*Task details*.
Reading the records below, how many lines contain "médica"? Respond with a number and nothing else.

*Exercise materials*.

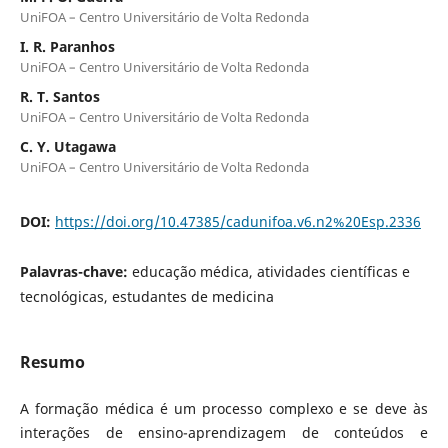
UniFOA – Centro Universitário de Volta Redonda
I. R. Paranhos
UniFOA – Centro Universitário de Volta Redonda
R. T. Santos
UniFOA – Centro Universitário de Volta Redonda
C. Y. Utagawa
UniFOA – Centro Universitário de Volta Redonda
DOI:
https://doi.org/10.47385/cadunifoa.v6.n2%20Esp.2336
Palavras-chave:
educação médica, atividades científicas e
tecnológicas, estudantes de medicina
Resumo
A formação médica é um processo complexo e se deve às
interações de ensino-aprendizagem de conteúdos e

*Finished task*.
2